Effect of hot forging temperature and diamond volume fraction on TiC interface evolution and thermal conductivity of hot-forged Ti-coated diamond/Cu composites

Abstract

Diamond/Cu composites are developed as a solution to the challenge of dissipating heat in electronic devices, due to the potential to have a high thermal conductivity (TC) and a coefficient of thermal expansion (CTE) close to that of the electronic devices. In this study, Ti-coated diamond/Cu composites were fabricated by hot forging.

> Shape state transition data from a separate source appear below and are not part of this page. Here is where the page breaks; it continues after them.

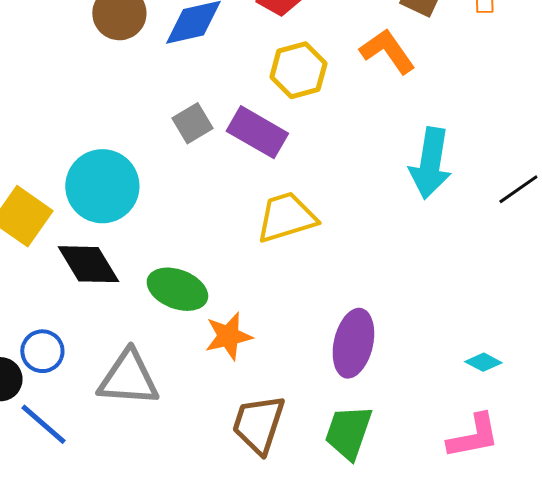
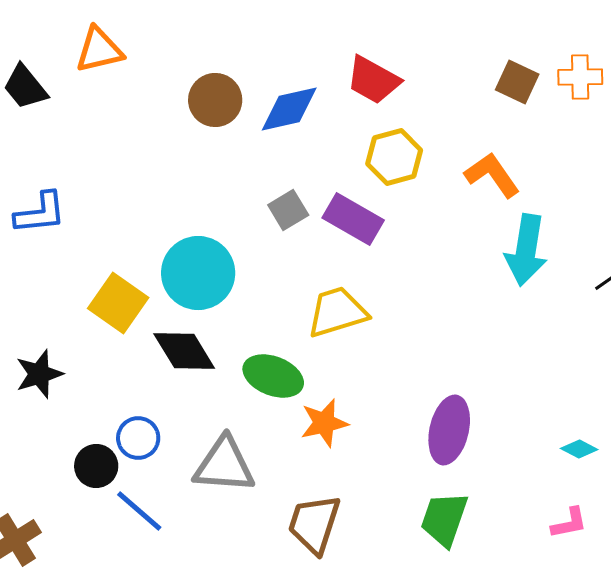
orange L-shape: (387, 51) -> (492, 175), moved
yellow trapezoid: (286, 217) -> (337, 312), moved
brown trapezoid: (258, 424) -> (314, 524), moved
pink L-shape: (473, 436) -> (569, 523), size x0.7

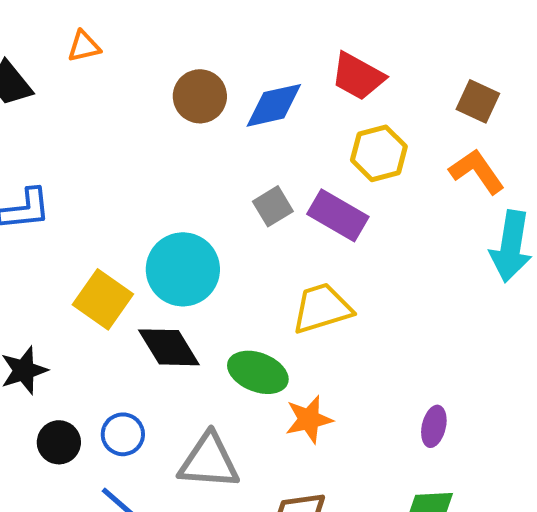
orange triangle: (99, 50) -> (84, 46), size x0.7
brown square: (517, 82) -> (478, 101), moved
purple ellipse: (449, 430) -> (434, 426), size x0.6
black circle: (96, 466) -> (59, 442), moved

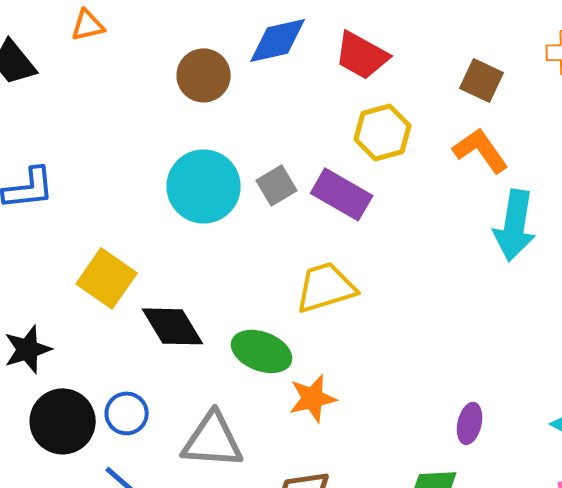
blue diamond: (274, 105) -> (278, 40), moved
cyan circle: (183, 269) -> (204, 186), moved
purple ellipse: (434, 426) -> (470, 423), moved
black circle: (59, 442) -> (63, 421), size x1.5

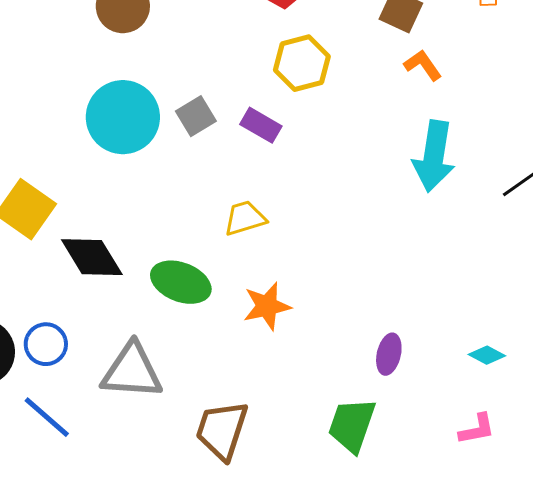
orange L-shape: (481, 150) -> (423, 65), moved, size x0.7
purple rectangle: (342, 194) -> (261, 125), size x0.7
yellow trapezoid: (326, 287) -> (245, 218), size x0.7
orange star: (313, 398) -> (267, 306), moved

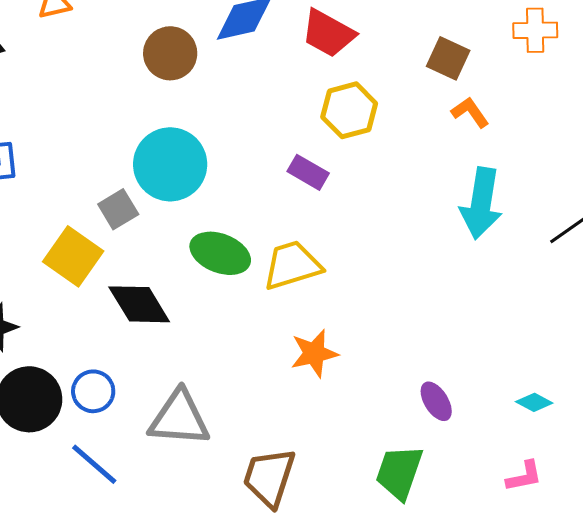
gray square: (196, 116) -> (118, 209), moved
yellow trapezoid: (245, 218) -> (292, 265), size x1.4
green ellipse: (181, 282) -> (220, 253), moved
purple ellipse: (389, 354) -> (436, 401), turned -45

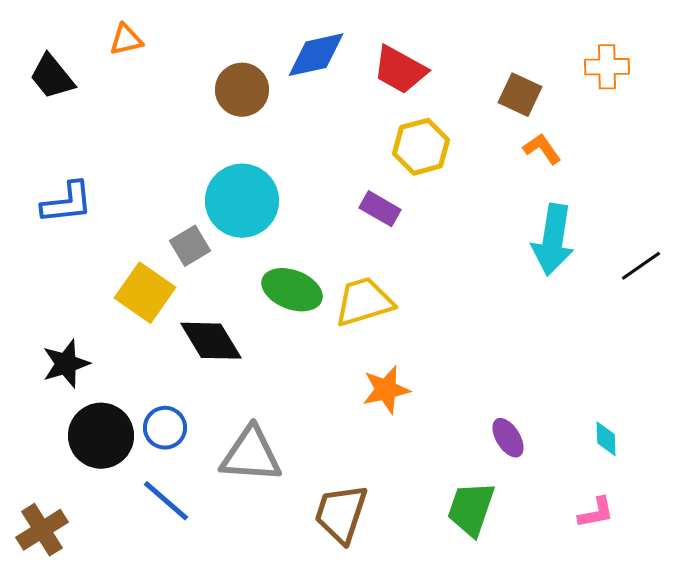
cyan diamond: (534, 402) -> (606, 439), turned 60

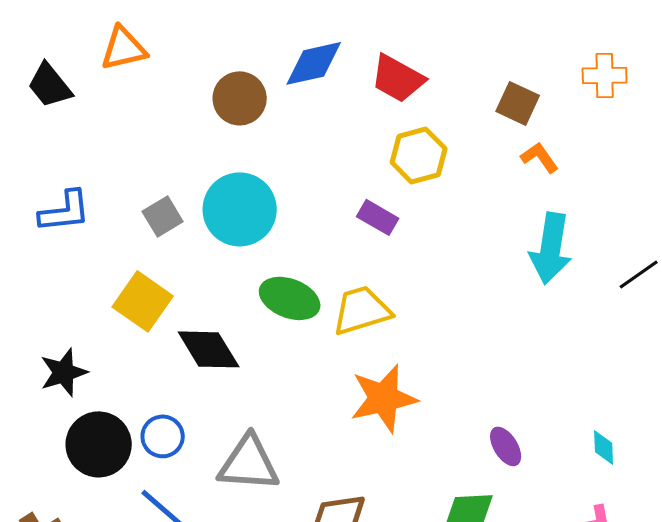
orange triangle: (126, 40) -> (124, 48), size x1.4
gray square: (190, 246) -> (163, 216), moved
orange star: (386, 390) -> (384, 398), size x1.4

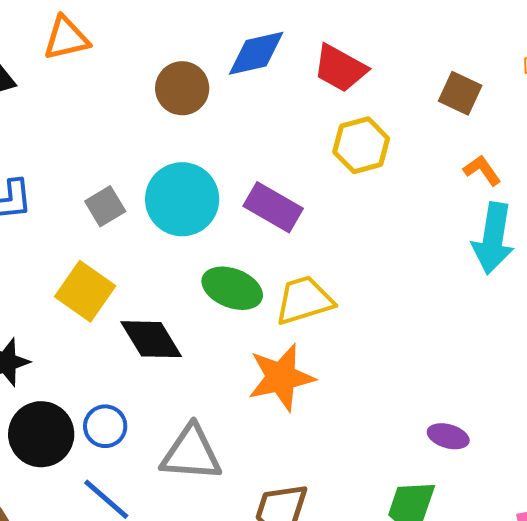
orange L-shape: (540, 157) -> (482, 170), moved
purple rectangle: (378, 217) -> (273, 207), moved, size x1.4
orange star: (384, 398) -> (281, 377), moved
purple ellipse: (506, 446) -> (448, 436), turned -42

Fabrication parameters were manipulated by altering the volume fraction of diamond and adjusting the hot forging temperature to determine the optimal combination of parameters to produce Ti-coated diamond/Cu composites with high TC. The microstructure of the hot-forged composites and the interface characteristics were characterized by SEM, and the interfacial bond strength between the copper and the diamond was assessed based on tensile test results. Compared to other fabrication temperatures of 700 °C and 850 °C, 800 °C is the optimal hot forging temperature to facilitate the dynamic formation of TiC interface layer and ensure a high interface coverage rate on the diamond particles. Additionally, the volume fraction of diamond affects the interface microstructure and TC of the hot-forged composites by affecting the heating behaviour of the composites during induction heating. As a result, 800 °C hot-forged composites with a composition of 45vol%Ti-coated diamond achieved the highest TC (455 W/mK) among the fabricated composites and exhibited good ductility at a high tensile strength of 124 MPa. The findings indicate that the high TC of the Ti-coated diamond/Cu composites are ensured by the synergy of uniform distribution of diamond in the matrix, a rough interface, and strong interfacial bonding between the copper and the diamond. This paper provides insights into the TiC interface formation mechanisms occurring during the induction heating and hot forging fabrication process.